Is White House abandoning warrantless surveillance, or just switching agencies?

Wednesday, January 31, 2007 at 11:27 AM

Ever since the White House started to seemingly backtrack on its prior zealous insistence on warrantless surveillance--announcing that the FISA court now oversaw the NSA program, agreeing to turn over some documents to the Congress (see the preceding post), I've been wondering what the odds are that they really are backtracking, as opposed to simply playing another shell game.

First off, it wouldn't be hard for an administration this secretive and this power-hungry to simply switch spying programs from one agency to another, counting on it taking public watchdogs a while to locate and sniff out the details of the new program.  At which point, they claim to shut the new program down while simply transferring the spy functions to yet another agency.

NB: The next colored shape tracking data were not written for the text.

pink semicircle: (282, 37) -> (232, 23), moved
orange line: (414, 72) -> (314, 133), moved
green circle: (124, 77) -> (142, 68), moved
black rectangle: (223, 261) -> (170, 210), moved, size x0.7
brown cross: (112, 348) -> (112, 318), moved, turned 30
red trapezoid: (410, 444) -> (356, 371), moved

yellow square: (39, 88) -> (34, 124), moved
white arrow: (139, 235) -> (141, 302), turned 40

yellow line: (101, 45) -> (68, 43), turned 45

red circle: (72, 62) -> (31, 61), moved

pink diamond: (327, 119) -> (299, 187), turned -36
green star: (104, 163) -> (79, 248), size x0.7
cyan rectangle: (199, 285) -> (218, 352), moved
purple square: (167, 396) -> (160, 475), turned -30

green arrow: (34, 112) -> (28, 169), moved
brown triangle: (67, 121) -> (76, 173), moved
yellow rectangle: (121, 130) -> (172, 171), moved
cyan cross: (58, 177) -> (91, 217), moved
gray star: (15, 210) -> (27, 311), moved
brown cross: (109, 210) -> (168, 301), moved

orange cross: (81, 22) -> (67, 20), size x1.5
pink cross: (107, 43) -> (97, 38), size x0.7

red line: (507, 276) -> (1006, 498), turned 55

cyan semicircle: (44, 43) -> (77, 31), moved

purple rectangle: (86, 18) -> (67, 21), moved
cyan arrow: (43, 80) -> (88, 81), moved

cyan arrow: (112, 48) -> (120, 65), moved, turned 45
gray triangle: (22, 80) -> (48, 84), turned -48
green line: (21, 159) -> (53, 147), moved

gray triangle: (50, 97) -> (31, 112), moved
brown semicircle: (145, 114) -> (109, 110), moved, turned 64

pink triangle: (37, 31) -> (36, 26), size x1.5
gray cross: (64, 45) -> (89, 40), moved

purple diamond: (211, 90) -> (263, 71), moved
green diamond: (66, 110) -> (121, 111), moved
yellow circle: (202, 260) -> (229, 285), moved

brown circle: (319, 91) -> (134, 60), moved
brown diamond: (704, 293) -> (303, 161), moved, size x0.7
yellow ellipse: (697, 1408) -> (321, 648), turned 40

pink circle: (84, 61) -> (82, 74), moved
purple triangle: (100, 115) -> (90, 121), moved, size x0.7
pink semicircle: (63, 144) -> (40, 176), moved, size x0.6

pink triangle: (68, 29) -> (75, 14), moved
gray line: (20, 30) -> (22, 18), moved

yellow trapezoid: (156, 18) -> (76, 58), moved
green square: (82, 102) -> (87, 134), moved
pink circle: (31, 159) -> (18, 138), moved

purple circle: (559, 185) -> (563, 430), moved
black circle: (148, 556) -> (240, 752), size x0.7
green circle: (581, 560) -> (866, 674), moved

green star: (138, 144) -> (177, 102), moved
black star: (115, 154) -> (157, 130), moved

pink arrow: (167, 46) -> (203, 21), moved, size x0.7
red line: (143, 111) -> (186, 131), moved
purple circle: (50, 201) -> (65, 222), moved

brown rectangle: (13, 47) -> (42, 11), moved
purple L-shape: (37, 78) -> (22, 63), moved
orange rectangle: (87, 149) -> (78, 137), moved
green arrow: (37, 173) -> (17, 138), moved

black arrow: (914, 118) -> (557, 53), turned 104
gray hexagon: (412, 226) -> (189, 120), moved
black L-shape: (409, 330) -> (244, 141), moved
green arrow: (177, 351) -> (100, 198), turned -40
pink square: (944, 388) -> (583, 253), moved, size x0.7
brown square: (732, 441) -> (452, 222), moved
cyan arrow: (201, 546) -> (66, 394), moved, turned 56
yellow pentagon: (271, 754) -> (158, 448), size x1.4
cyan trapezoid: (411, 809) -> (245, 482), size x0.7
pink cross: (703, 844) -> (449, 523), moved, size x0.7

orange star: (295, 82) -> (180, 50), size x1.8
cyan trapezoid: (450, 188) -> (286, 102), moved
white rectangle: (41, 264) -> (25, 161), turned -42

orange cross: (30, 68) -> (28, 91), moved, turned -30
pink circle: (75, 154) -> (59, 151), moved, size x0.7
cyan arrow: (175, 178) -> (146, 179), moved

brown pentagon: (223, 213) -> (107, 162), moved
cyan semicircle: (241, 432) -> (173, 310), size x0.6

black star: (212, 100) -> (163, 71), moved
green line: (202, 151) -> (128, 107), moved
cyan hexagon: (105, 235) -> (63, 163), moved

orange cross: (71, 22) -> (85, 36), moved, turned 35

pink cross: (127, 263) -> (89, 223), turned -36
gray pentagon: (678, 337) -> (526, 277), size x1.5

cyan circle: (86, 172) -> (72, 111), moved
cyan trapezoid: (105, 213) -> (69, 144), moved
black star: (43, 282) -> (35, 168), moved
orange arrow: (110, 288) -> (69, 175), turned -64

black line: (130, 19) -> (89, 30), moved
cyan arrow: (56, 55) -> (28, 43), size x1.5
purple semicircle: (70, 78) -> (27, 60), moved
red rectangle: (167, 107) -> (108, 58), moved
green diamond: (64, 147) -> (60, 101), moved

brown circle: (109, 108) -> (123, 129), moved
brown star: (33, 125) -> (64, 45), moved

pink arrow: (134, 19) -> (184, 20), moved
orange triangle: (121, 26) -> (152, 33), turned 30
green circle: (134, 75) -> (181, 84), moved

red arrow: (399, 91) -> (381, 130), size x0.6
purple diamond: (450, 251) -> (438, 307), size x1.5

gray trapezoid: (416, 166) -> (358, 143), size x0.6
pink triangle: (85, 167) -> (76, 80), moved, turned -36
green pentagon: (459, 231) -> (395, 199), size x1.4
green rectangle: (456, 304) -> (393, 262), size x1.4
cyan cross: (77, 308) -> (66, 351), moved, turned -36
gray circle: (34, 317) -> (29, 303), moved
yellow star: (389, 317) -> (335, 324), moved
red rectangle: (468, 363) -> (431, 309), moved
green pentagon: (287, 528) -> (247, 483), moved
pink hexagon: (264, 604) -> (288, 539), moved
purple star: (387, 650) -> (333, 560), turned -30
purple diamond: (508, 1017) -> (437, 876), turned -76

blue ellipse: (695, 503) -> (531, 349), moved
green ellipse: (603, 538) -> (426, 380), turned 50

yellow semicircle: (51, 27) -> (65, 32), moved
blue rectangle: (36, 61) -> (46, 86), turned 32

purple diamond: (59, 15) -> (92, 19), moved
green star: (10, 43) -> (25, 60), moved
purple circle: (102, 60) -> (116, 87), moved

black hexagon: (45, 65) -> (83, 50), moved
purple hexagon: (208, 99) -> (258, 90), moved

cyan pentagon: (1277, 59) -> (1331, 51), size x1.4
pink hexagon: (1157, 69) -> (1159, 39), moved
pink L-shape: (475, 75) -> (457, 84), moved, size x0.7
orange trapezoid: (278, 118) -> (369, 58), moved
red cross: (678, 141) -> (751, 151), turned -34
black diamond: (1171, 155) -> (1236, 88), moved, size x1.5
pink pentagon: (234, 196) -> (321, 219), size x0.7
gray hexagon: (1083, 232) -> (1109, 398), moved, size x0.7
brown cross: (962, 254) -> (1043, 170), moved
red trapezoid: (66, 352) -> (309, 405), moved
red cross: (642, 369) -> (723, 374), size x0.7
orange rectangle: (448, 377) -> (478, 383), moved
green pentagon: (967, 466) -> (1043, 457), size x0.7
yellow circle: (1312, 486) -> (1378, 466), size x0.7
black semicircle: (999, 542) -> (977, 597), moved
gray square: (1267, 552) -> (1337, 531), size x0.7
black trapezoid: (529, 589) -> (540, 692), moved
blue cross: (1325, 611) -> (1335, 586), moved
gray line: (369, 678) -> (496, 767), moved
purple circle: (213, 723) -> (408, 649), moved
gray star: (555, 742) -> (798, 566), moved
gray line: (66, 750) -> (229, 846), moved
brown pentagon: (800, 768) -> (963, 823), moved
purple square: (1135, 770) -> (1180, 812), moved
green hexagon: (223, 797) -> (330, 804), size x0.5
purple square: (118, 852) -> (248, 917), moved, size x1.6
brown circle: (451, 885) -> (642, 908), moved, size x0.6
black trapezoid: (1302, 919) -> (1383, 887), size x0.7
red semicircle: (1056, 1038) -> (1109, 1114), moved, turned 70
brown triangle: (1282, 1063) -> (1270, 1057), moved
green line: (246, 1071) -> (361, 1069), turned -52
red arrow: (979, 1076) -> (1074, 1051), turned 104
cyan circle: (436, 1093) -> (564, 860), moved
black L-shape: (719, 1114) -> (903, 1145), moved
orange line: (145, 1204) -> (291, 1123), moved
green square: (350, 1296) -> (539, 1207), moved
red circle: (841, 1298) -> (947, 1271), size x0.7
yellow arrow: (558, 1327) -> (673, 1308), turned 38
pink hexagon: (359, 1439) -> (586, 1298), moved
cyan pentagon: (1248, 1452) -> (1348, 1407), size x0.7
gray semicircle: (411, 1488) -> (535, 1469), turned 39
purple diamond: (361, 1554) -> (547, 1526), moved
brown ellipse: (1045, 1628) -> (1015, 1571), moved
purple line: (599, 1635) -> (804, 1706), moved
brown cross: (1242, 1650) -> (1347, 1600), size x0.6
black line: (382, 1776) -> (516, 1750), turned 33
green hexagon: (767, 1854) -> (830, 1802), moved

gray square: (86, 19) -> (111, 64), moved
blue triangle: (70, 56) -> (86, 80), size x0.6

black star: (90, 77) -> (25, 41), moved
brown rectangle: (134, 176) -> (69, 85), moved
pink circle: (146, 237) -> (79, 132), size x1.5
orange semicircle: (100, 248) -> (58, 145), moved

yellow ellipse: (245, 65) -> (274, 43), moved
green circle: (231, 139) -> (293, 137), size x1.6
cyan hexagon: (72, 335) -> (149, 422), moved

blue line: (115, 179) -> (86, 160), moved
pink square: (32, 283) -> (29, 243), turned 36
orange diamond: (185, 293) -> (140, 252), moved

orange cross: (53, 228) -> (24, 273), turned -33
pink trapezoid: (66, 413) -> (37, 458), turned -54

Possible case in point:  reports that the FBI now has it's own program similar in many ways to the NSA program.

And keep in mind that the communications companies involved--phone and internet service providers--have never really come clean about what they've done to provide the government access to your communications.  For example, back in May of 2006, AT&T filed litigation papers which tried to

...offer benign reasons why AT&T would allegedly have a secret room at its downtown San Francisco switching center that would be designed to monitor Internet and telephone traffic...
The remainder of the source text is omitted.